* **Problem description**:
Every line of the entries below from the one containing "FINANZAS PERSONALES" to the one containing "aux grandes entreprises, aux", both ends included, must be written out exactly. No other line belongs in the answer.

* **Data to examine**:
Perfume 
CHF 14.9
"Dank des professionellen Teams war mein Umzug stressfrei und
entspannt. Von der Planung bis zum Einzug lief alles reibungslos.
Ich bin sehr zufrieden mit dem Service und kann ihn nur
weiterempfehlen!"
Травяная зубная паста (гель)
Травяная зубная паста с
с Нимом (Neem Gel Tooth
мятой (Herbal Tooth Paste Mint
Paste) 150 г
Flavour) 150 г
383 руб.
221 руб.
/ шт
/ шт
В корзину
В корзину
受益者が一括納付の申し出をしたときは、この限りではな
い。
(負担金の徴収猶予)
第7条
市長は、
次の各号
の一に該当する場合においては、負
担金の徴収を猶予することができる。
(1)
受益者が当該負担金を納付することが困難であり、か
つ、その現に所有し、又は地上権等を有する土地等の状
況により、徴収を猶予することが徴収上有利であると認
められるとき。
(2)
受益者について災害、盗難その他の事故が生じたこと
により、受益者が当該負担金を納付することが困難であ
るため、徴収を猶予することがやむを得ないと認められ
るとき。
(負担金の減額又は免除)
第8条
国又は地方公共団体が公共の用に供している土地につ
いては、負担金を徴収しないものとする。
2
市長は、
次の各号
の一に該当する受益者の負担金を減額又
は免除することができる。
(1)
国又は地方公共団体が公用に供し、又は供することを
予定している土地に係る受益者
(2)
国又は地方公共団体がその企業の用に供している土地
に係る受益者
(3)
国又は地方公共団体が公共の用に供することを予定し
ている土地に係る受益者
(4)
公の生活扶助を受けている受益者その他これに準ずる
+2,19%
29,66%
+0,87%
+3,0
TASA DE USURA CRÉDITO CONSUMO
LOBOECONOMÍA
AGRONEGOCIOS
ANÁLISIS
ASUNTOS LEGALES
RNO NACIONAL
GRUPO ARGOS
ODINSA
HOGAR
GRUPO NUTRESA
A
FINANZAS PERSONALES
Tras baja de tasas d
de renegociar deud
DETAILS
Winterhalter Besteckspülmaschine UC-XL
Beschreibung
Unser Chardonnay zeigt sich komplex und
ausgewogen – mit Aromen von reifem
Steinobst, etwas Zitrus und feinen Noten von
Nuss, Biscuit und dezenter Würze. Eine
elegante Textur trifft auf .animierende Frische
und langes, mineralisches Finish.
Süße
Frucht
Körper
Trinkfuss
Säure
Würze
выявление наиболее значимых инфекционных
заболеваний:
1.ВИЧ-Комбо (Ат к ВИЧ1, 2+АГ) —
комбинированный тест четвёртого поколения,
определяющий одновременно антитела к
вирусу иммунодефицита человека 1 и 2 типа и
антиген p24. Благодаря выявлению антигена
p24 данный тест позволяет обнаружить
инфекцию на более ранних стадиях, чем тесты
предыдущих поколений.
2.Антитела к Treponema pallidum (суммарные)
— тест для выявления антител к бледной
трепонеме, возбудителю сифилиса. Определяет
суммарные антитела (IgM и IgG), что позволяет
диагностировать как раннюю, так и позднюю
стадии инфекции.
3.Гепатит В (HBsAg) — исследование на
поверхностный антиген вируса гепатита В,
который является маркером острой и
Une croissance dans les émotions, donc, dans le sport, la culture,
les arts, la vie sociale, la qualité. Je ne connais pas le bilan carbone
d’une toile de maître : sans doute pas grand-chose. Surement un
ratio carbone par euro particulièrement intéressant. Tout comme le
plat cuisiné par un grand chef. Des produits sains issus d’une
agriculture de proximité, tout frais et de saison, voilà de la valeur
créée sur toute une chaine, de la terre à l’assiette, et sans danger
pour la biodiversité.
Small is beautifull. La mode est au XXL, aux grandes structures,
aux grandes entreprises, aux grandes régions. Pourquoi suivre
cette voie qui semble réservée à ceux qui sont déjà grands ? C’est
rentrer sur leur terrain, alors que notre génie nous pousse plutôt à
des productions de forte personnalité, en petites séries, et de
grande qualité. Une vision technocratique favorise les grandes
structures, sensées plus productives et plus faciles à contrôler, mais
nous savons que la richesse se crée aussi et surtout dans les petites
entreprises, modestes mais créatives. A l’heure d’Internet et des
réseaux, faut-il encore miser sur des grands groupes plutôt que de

* **Solution to this exercise**:
FINANZAS PERSONALES
Tras baja de tasas d
de renegociar deud
DETAILS
Winterhalter Besteckspülmaschine UC-XL
Beschreibung
Unser Chardonnay zeigt sich komplex und
ausgewogen – mit Aromen von reifem
Steinobst, etwas Zitrus und feinen Noten von
Nuss, Biscuit und dezenter Würze. Eine
elegante Textur trifft auf .animierende Frische
und langes, mineralisches Finish.
Süße
Frucht
Körper
Trinkfuss
Säure
Würze
выявление наиболее значимых инфекционных
заболеваний:
1.ВИЧ-Комбо (Ат к ВИЧ1, 2+АГ) —
комбинированный тест четвёртого поколения,
определяющий одновременно антитела к
вирусу иммунодефицита человека 1 и 2 типа и
антиген p24. Благодаря выявлению антигена
p24 данный тест позволяет обнаружить
инфекцию на более ранних стадиях, чем тесты
предыдущих поколений.
2.Антитела к Treponema pallidum (суммарные)
— тест для выявления антител к бледной
трепонеме, возбудителю сифилиса. Определяет
суммарные антитела (IgM и IgG), что позволяет
диагностировать как раннюю, так и позднюю
стадии инфекции.
3.Гепатит В (HBsAg) — исследование на
поверхностный антиген вируса гепатита В,
который является маркером острой и
Une croissance dans les émotions, donc, dans le sport, la culture,
les arts, la vie sociale, la qualité. Je ne connais pas le bilan carbone
d’une toile de maître : sans doute pas grand-chose. Surement un
ratio carbone par euro particulièrement intéressant. Tout comme le
plat cuisiné par un grand chef. Des produits sains issus d’une
agriculture de proximité, tout frais et de saison, voilà de la valeur
créée sur toute une chaine, de la terre à l’assiette, et sans danger
pour la biodiversité.
Small is beautifull. La mode est au XXL, aux grandes structures,
aux grandes entreprises, aux grandes régions. Pourquoi suivre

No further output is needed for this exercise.